We were one week away from the performance when everything shut down. Will we be able have the Easter production later this year? We don’t know … which reminds me of a complication the first time we attempted this drama about Jesus …

With no Jesus …

*******

Once upon a time, I started college to major in theater arts. I’d performed in plays all through high school, which lead to community theater. That’s where I met my husband. Never got that degree … a story for another day. My husband went into the ministry two years after we married and my love of theater took the form of small church productions.

Which grew bigger.

And bigger.

One year our choir director asked if I would help her look for an Easter cantata with a play: “People don’t come for plain old cantatas anymore. They’ll come if we add a play …”

We found a cantata we loved, but … only narration, no acting.

“Can’t you write one?” the choir director wanted to know. “I’ll handle the choir if you’ll handle the play.”

I opened my mouth to say No! but before I could speak it, something tugged on the sleeve of my mind (that is not a mixed metaphor, it’s what happened) and so I said, in a teeny-tiny voice:

“I’ll try…”

I listened to the songs over and over; they happen to form an ideal sequence for the last week of Jesus’ life. As I listened, I wrote the scenes as they materialized in my head … no speaking parts, just stage directions based on lyrics while the choir sings. Beginning with the busy streets of Jerusalem, people greeting one another, lining up with palm branches as Jesus walks through—Hosanna! Hosanna!—moving into the Last Supper with the twelve disciples, the garden scene, the betrayal, the arrest, the Roman soldiers gambling for the robe, the mourning of Mary the mother at the Cross with John, the distress of Mary Magdalene, the tomb, the Resurrection, Jesus reuniting with his disciples, even a scene of martyrs for the faith and a grand finale …

I figured out set pieces that would have to be made. Props that would have to be acquired. I came up with a head count of people—twenty-five!— seventeen of them men—Why were there SO MANY disciples?!—and asked if any ladies at church would be willing to make all these Bible costumes. Six of them took it on. Everything fell into place. I cast the parts …

All except for Jesus.

Which is kind of a problem.

My main issue: I didn’t want a fake-looking Jesus. If we had to put a wig and beard on some guy … it was going to detract. It would cheapen the whole thing. And: Who was going to be comfortable playing this part, anyway? In such a case, how does a church go about finding a Jesus? A believable one? It’s not like you can put an ad in the paper: Wanted: Church seeks Jesus … people would read that and purse their lips: “Tsk tsk, you church people, you oughta have Jesus already …”

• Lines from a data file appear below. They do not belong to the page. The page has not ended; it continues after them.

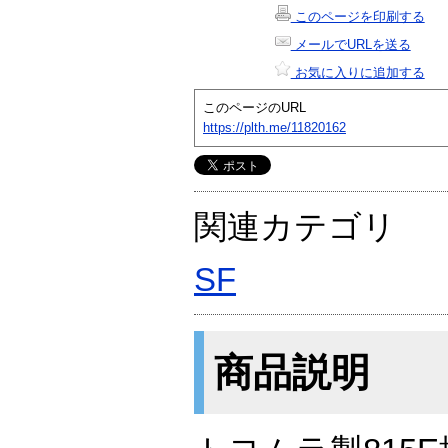
このページを印刷する
メールでURLを送る
お気に入りに追加する
このページのURL
https://plth.me/11820162
関連カテゴリ
SF
商品説明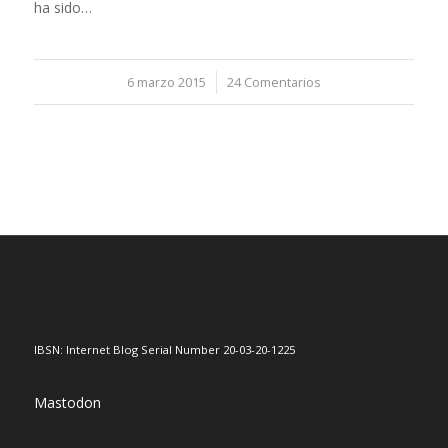
ha sido…
6 marzo 2015
/
24 Comentarios
IBSN: Internet Blog Serial Number 20-03-20-1225
Mastodon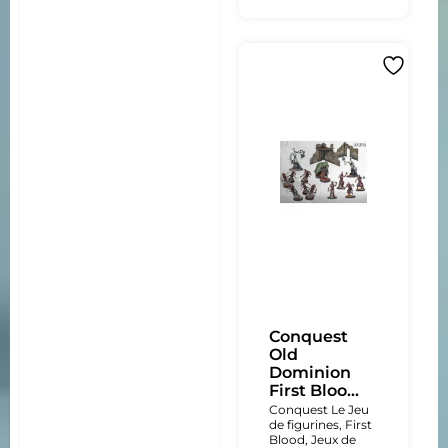
Conquest
Old
Dominion
First Bloo...
Conquest Le Jeu
de figurines
,
First
Blood
,
Jeux de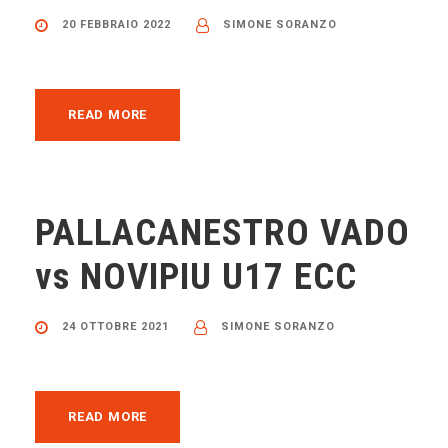
20 FEBBRAIO 2022
SIMONE SORANZO
READ MORE
PALLACANESTRO VADO
vs NOVIPIU U17 ECC
24 OTTOBRE 2021
SIMONE SORANZO
READ MORE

I grew more nervous with each passing day: We still don’t have a Jesus

And then one Sunday, from my vantage point in the choir loft, I spotted visitors out in the congregation. A woman and a man.

A man with long brown hair.

And a beard.

He was kind of olive-skinned …

When they came back the following week, I could have sworn he was wearing sandals.

I said to my husband: “Give me that guy’s number off the visitor’s card.”

“He’s only been here twice! How are you going to just call him up and ask him to be Jesus in this thing!”

“I am just going to do it. The worst he can say is No.”

And so I called. The conversation went something like this:

“Um, hi, I know you don’t know me, I’m the pastor’s wife at the church, we’re glad you and your wife have been joining us recently … welcome, welcome … I have sort of a question for you … see, we’re preparing to do an Easter production and it’s all set except for one little thing … we, um, don’t have a Jesus … when I saw you last Sunday, I knew you’d be perfect … was wondering if you would help us … there’s no lines to learn or anything, it’s really easy and fun, just reenacting the last week of Jesus’ life while the choir sings …”

He chuckled. “Okay, sure.”

“Wha— I’m sorry … did you say yes?”

“Yes, I’ll do it.”

“You—you will? Wow! Thank you! That’s awesome! I think you’ll enjoy it. I mean, we wouldn’t, like, really hang you on a cross or anything …” <relieved laugh>

Another warm chuckle: “It would be okay if you did. I’m full of nail holes anyway—I’m a carpenter.”

Carry on

The road is long
With many a winding turn
That leads us to who knows where
Who knows where …

—”He Ain’t Heavy, He’s My Brother,” B. Scott/B. Russell

Dear Son,

I think this may be my favorite picture of you. For several reasons. I like to see you in such a peaceful setting, walking that country path beside lush green fields, under the blue summer sky. You were walking with a friend, so you weren’t alone. You told me that her puppy followed youI still can’t believe that’s just a puppy; he’s massive!and he got tired, so you picked him up and carried him the rest of the way.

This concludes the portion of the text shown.